Data provided Start Marker

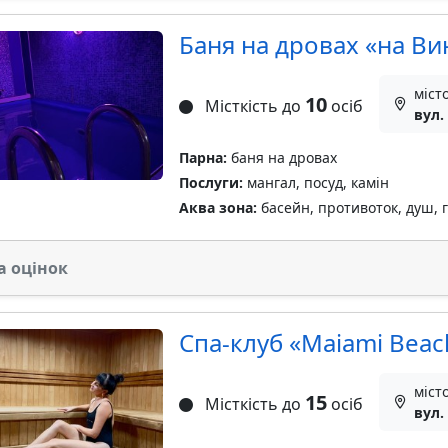
Баня на дровах «на Ви
міст
10
Місткість до
осіб
вул.
Парна:
баня на дровах
Послуги:
мангал, посуд, камін
Аква зона:
басейн, противоток, душ, 
а оцінок
Спа-клуб «Maiami Beac
міст
15
Місткість до
осіб
вул.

Data provided End Marker

▶ [How to complete this task]: Hand back the data above exactly, with no images.

▶ [Written response]:
Баня на дровах «на Ви
міст
10
Місткість до
осіб
вул.
Парна:
баня на дровах
Послуги:
мангал, посуд, камін
Аква зона:
басейн, противоток, душ, 
а оцінок
Спа-клуб «Maiami Beac
міст
15
Місткість до
осіб
вул.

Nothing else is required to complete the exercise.